• [YOUR ASSIGNMENT]:
Take the material below and output exactly the run of lines from the one containing "You are a GUI" down to the one containing "Task: Click on", with both included.

• [DATA PROVIDED]:

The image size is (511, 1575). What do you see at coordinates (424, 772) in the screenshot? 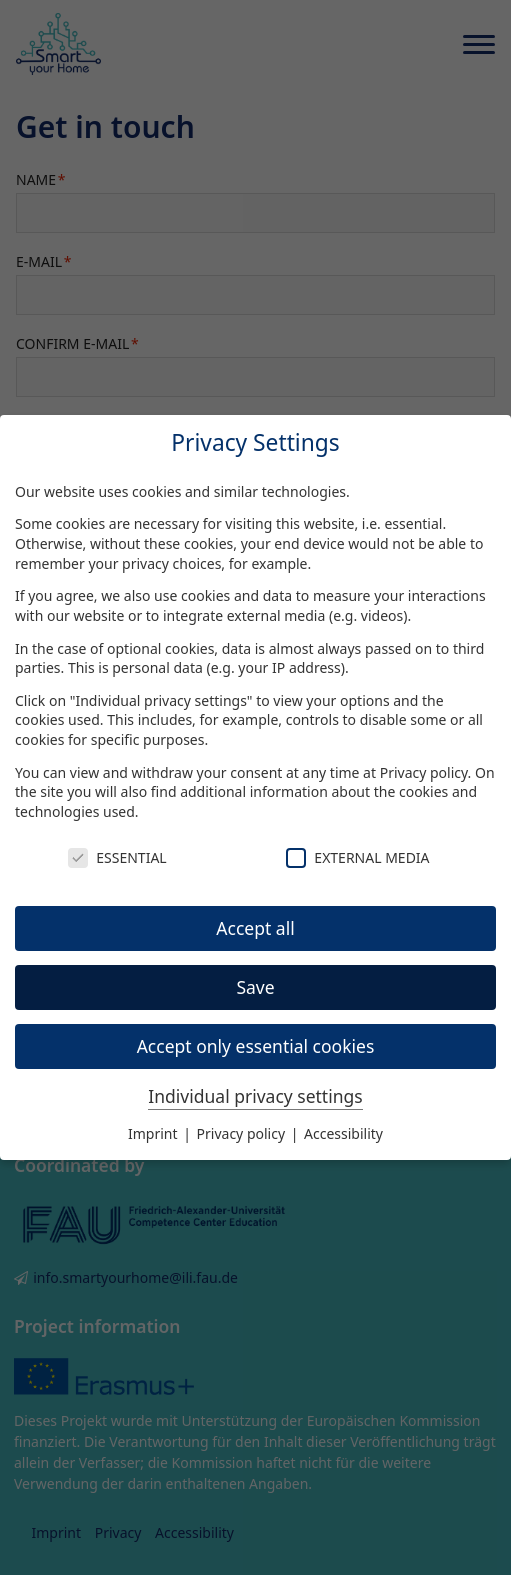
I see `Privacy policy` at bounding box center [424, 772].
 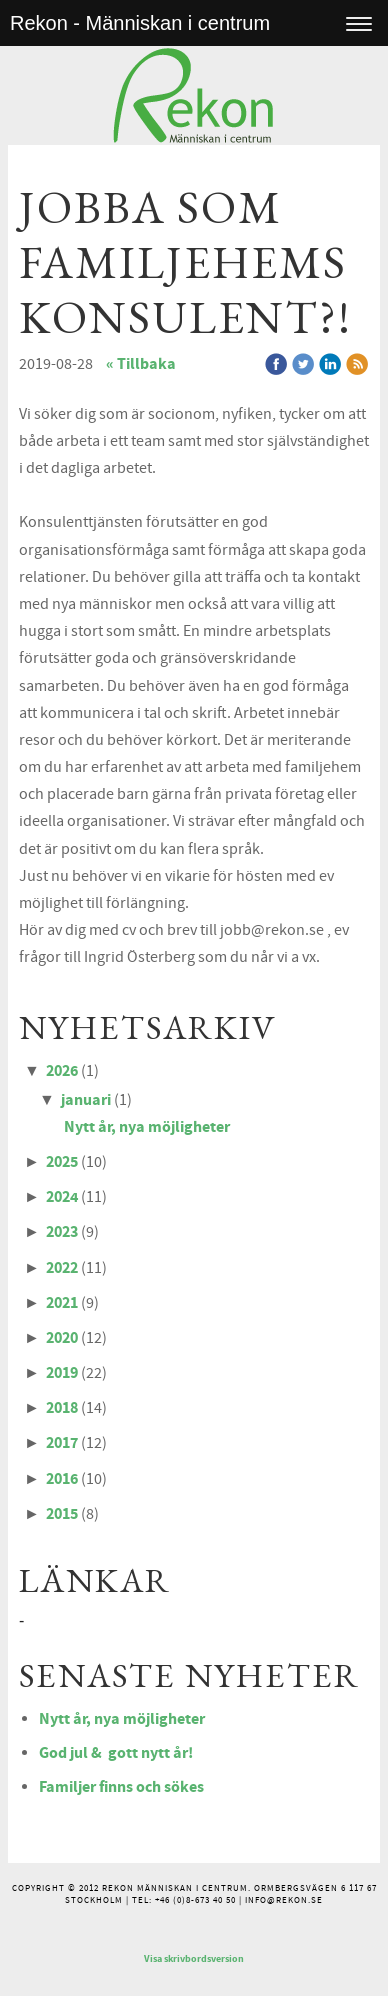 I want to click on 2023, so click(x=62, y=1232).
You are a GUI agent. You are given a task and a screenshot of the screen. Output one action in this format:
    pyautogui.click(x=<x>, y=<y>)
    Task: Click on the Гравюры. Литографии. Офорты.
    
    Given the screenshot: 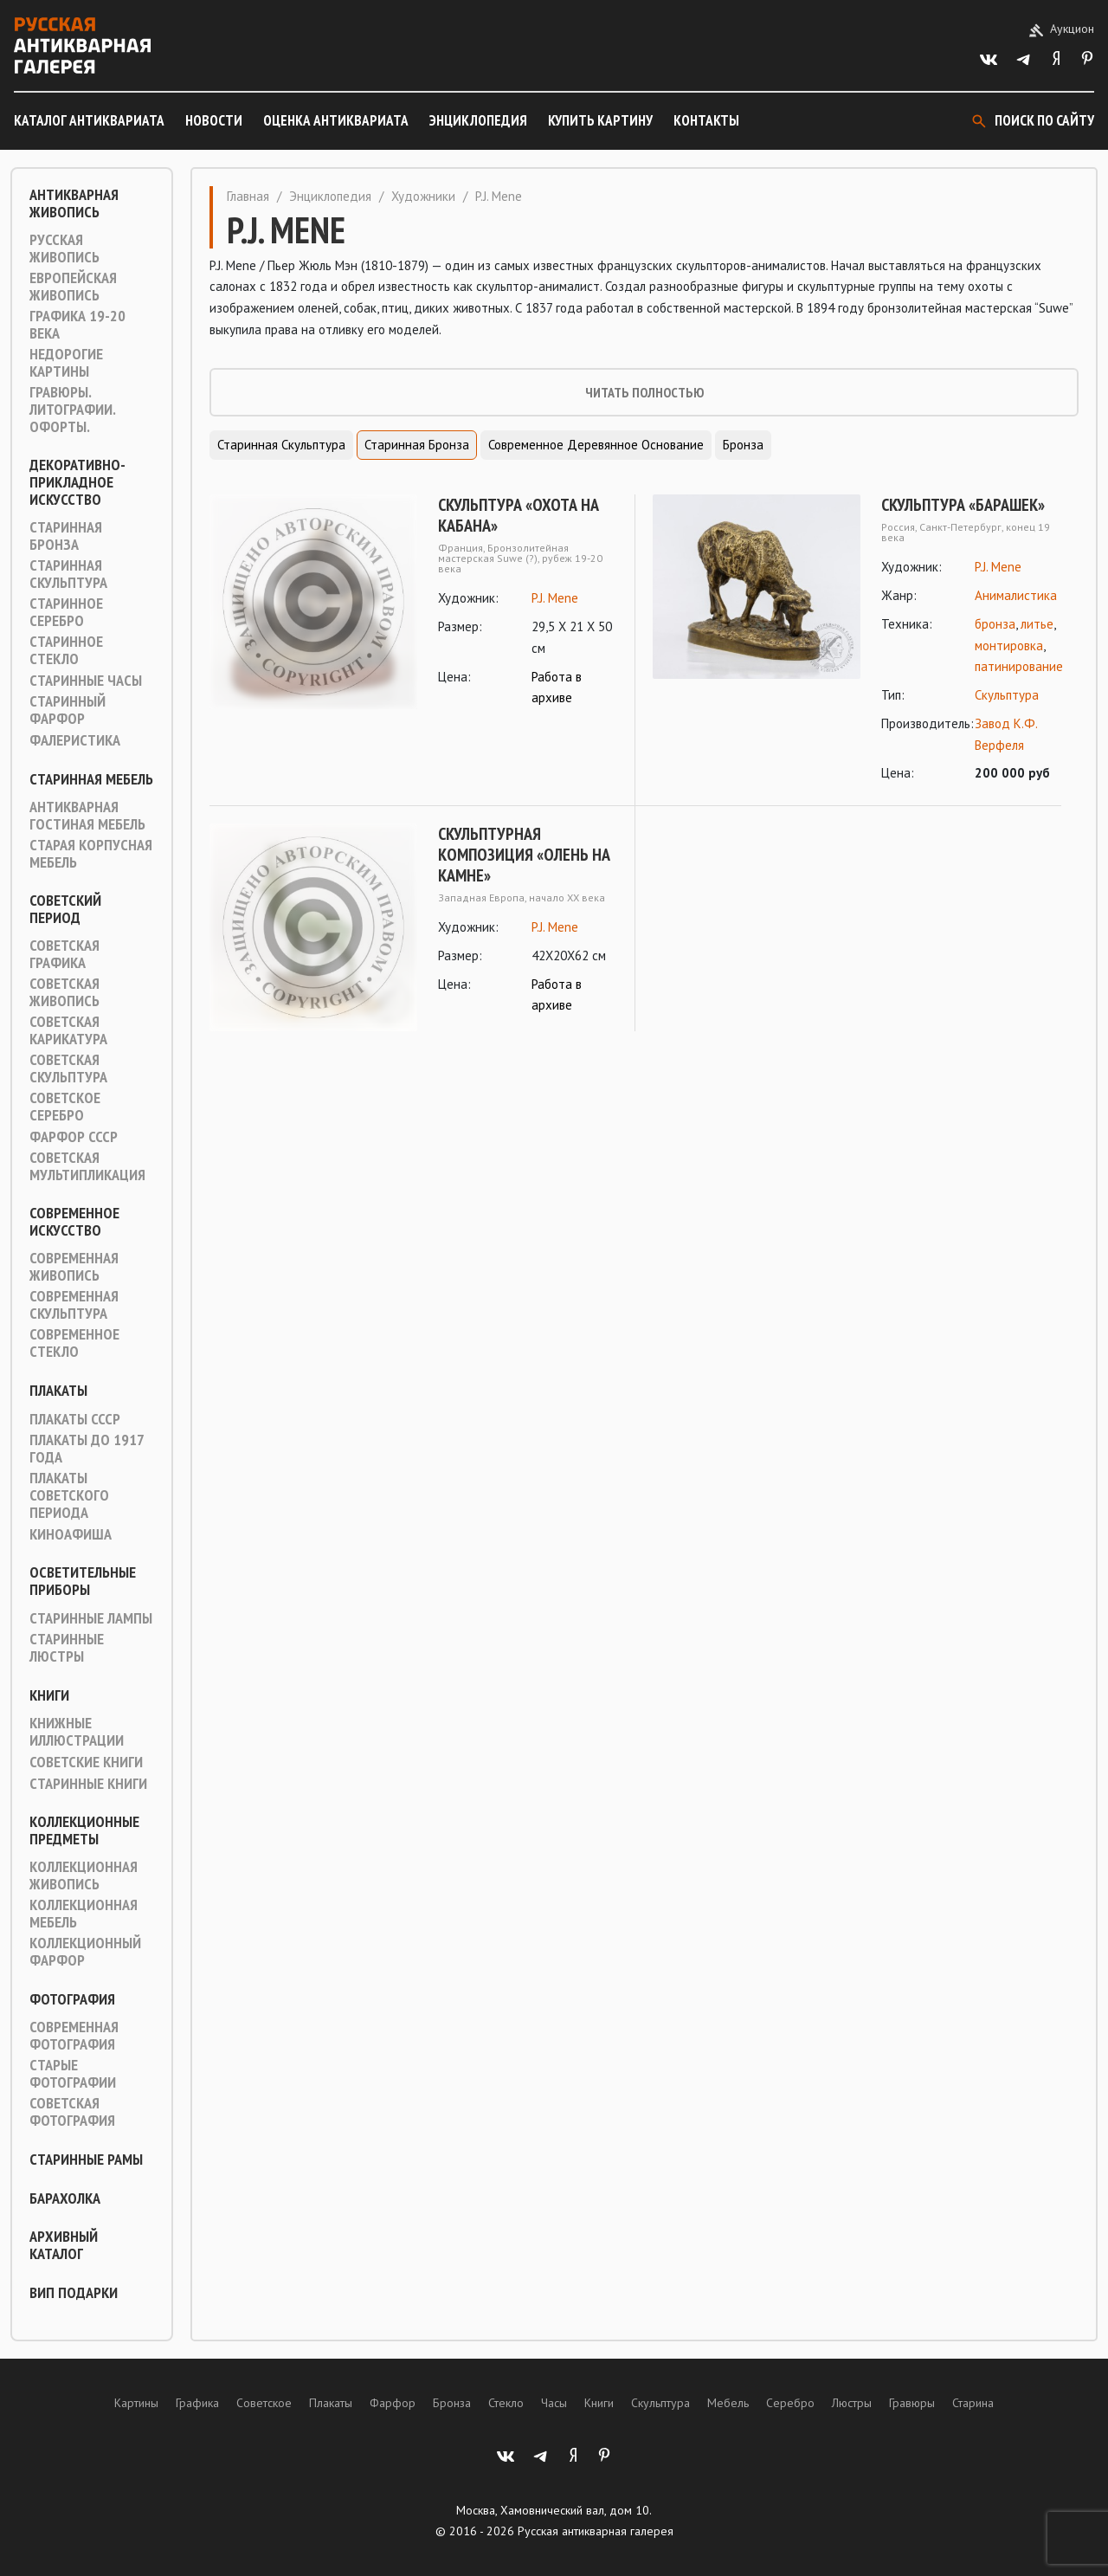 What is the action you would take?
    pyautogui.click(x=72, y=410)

• [ANSWER TO THE EXERCISE]:
You are a GUI agent. You are given a task and a screenshot of the screen. Output one action in this format:
    pyautogui.click(x=<x>, y=<y>)
    Task: Click on the Гравюры. Литографии. Офорты.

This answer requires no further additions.